Arts numériques Publié le 18/03/2016

Les Canadiens Bill Vorn et Louis-Philippe Demers présentent Inferno, leur nouveau projet, performance robotique participative, inspirée de L’Enfer de Dante, où le spectateur subit l’action de machines. Petit cours de robotique – et de cybernétique – avec ces deux artistes hors normes, en direct de leur atelier, à Montréal.
/ Matthieu Chauveau

Interview

Quelles sont vos influences, en termes d'arts robotiques ? 

Bill Vorn : Quand on a commencé notre collaboration, au début des années 90, il n’y avait pas beaucoup de choses qui se faisaient dans ce domaine. Notre idée, c’était surtout d’articuler le son et l’espace. La robotique s’est comme ajoutée pour dynamiser l’ensemble. Dans les années 80, il y a quand même eu l’artiste performeur et inventeur Mark Pauline, du groupe Survival Research. Sans l’avoir vraiment vu, on peut dire que ce qu’il faisait nous a influencés. Mais nous sommes surtout inspirés par la cybernétique [science du contrôle des systèmes, vivants ou non, N.D.L.R.], dans laquelle on retrouve la notion de feedback [action en retour d’un effet sur sa cause, N.D.L.R.], par exemple…

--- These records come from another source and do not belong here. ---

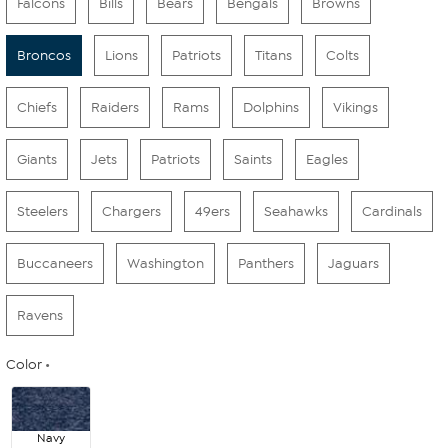
Falcons
Bills
Bears
Bengals
Browns
Broncos
Lions
Patriots
Titans
Colts
Chiefs
Raiders
Rams
Dolphins
Vikings
Giants
Jets
Patriots
Saints
Eagles
Steelers
Chargers
49ers
Seahawks
Cardinals
Buccaneers
Washington
Panthers
Jaguars
Ravens
Color
Navy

Avez-vous une formation en robotique ? 

Louis-Philippe Demers : Non, nous n’avons aucune formation formelle dans le domaine. On a fait notre apprentissage sur le tas.

BV : Moi, à la base, j’étais plutôt musicien. Je m’intéressais au son. Et j’ai fait des études en communication. Ce qui m’intéressait, c’était peut-être plus l’aspect interdisciplinaire de la robotique. La robotique nous permet de toucher un peu à tout, d’intégrer des notions relatives au spectacle, au son et à la lumière, pour créer des systèmes interactifs.


Comment définiriez-vous la robotique ? 

BV : Il y a la science-fiction, mais aussi la science (ou la pseudo-science) qui veut nous faire croire des choses, par exemple que des machines vont prendre le dessus sur l’humain. Or, en vérité, un robot c’est comme une automobile, ça se déglingue. Il faut le réparer.

LPD : Et c’est constitué de très peu de composants. C’est une complexité qui peut paraître grande quand on la gère mais, comparée à une complexité biologique, on est à des ordres de magnitude en dessous. Vraiment, on en est très loin !

 

Inferno

 

 

Et vos robots se positionnes où, notamment ceuw que l'on retrouvera dans Inferno

BV : En fait, ce ne sont pas de réels robots parce qu’il n’y a pas de mécanisme de rétroaction. Ce qui est important dans ce projet, c’est vraiment la symbiose de la machine avec le corps et le fait qu’elle doit imposer des choses à celui qui est dessus.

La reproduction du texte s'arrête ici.